Now, I don’t know what kind of people he hung out with before he came to the US. It may have been simple cultural unfamiliarity that led him to befriend the scuzzier of the two other cooks. Imagine Stinky, from Hate comics, only not even as bright. Anyway, that led to hanging out with this guy’s whole crew. Which led to a fairly amusing anecdote.

Eire-Ron was on break and chatting with me and a waitress, and asked about attics and cellars. Did they have them elsewhere in the US? Because he’d been surprised to find out that houses in California don’t usually have attics or cellars. Just crawl spaces. I said yeah, that was a California thing, but plenty of American houses had attics and what we usually call “basements” instead of “cellars”…Why was he asking, anyway?

Well, apparently the cops had come to Stinky’s house while Eire-Ron and some other guys, some of whom lived there, were hanging out. Eire-Ron was in the kitchen when Stinky rushed in and told him to “hide somewhere”. What he thought was a cellar door led to the aforementioned crawl space, so that’s where he hid.

“Wait – cops? Uh…so they found you hiding in a crawl space?”

“S’oroight*; they were just there to arrest the one fella.”

“They didn’t find you?”

“No, I waited until I heard the car drive away, then I came out.”

“…Okay.”

So you might think Eire-Ron would start choosing better company from then on. Yeh. Shortly afterwards, we see him leaving work with Stinky, amidst much joshing and backslapping. The next time I saw him, I casually ventured, “So, you’re still hanging out at Stinky’s house?”

“Sure…S’oroight; I don’t smoke that stuff!”

I don’t think I ever found out what “that stuff” was.

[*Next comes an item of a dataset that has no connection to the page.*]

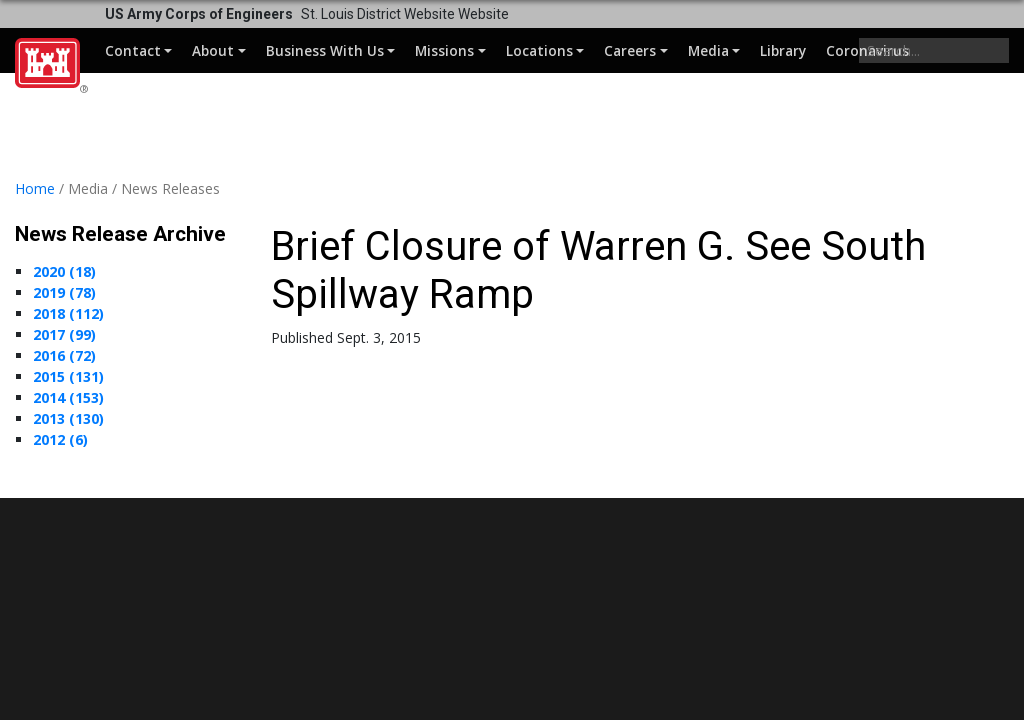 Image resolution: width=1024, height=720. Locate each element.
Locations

I hope it wasn’t crack or meth, because IME, everyone who’s said what he said either ends up smoking it, or stops hanging out with the people who do. But even if it was just weed, I should think he wasn’t helping his green card efforts. Which, I’m sorry to say, I don’t know the results of; I left the job before he would have found out.

*Same in every dialect. “But it’s okay.” “It’s cool, though.” “It’s all good.” Yeh.

Dunnow, argument sounds like it might be too complicated a word, this is Rons we’re talking about… a yelling of Rons?

Yelling may even be too proper, with its fancy schamncy “ing” ending. I would lean more towards a Hollerin’ of Rons and non-Rons.